The most successful apps do all of these things — and they don’t have to sacrifice their mission in the process. Take the language learning app Duolingo, for example. Duolingo provides users gamified language lessons (robust, repeatable value), invites users to sign up through a streamlined, immersive onboarding sequence (delivering that value rapidly), and uses a freemium model to make a basic version of the app available for free but also provide a more luxe experience for paid subscribers (capturing value, while staying true to their mission of making language learning accessible for all).
Capitalizing on virality
Something else that highly successful apps like Tinder and Strava do is encourage users to engage not just with the product, but also with each other.

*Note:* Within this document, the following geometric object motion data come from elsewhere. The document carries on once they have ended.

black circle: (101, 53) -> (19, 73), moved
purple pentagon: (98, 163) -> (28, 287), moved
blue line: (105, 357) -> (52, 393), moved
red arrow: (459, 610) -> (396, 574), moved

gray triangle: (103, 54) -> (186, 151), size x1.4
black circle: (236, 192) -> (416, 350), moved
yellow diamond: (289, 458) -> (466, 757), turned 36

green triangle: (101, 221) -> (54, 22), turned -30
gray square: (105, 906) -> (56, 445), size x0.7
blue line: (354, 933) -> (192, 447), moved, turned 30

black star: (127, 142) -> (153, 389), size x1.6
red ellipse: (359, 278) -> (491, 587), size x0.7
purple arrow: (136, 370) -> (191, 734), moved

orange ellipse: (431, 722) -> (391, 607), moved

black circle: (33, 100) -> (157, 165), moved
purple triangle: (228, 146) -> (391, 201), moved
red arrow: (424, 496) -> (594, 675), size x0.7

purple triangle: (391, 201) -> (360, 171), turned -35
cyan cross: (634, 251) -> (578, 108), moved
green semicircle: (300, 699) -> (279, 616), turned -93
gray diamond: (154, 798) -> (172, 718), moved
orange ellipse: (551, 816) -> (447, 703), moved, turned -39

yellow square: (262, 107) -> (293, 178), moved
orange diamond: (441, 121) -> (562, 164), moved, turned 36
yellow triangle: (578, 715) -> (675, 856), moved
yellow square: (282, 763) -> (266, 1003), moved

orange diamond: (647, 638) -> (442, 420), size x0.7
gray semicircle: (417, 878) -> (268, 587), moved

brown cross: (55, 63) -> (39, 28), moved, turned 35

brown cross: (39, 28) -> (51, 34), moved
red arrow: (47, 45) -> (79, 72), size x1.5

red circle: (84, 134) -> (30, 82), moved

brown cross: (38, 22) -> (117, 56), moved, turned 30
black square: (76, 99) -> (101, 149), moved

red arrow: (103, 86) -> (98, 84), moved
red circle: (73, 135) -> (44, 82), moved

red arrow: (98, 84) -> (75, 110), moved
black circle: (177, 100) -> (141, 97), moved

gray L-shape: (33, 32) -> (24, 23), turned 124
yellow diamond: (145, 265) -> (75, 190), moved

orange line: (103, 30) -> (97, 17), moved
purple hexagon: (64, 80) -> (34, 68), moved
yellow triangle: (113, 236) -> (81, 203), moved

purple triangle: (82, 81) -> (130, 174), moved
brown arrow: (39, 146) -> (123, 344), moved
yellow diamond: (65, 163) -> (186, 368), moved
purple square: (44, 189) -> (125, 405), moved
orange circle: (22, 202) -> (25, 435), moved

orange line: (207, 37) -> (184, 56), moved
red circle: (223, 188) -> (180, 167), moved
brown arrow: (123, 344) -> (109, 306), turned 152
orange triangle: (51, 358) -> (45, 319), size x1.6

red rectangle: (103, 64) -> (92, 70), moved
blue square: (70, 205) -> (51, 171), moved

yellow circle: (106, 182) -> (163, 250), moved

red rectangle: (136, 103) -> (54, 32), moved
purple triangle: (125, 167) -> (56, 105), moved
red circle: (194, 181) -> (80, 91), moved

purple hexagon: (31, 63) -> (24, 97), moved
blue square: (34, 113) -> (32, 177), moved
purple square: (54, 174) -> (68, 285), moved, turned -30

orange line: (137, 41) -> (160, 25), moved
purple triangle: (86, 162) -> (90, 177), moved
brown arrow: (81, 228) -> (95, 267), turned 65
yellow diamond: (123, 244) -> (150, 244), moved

Phil highlights the benefits of this kind of word of mouth for advertising, adoption, and retention.
“That does two things that are important,” he points out. “1) It helps drive more organic acquisition, which brings down blended CAC and gives you a more sustainable business model. 2) It creates this installed community of users who are really loyal and talking to each other… which really helps with long-term retention.”
This is particularly important now that the app stores are more crowded than ever and ATT has made paid acquisition much more difficult.
Pricing, payments, and promotions… oh my!
We talk a lot about app monetization here at RevenueCat. Phil has some great tips for effectively capturing value through what he calls the 5 P’s: paywalls, pricing, packaging, payments, and promotions.
It may seem obvious, but hiding your paywall, such that users aren’t aware that you have a premium offering, is just leaving money on the table. Optimizing paywall placement is an easy way to increase the number of views on your paywall and improve conversions.
The meditation app Calm takes paywall optimization one step further: customizing each user’s paywall experience based on what channel they came through.
Last, but certainly not least, don’t forget to make it easy for users to purchase your product. These days, alternative payment platforms like Venmo and PayPal are surpassing credit cards in total processed payments (especially in international markets). Setting your app up to accept these forms of payment can lead to higher revenue.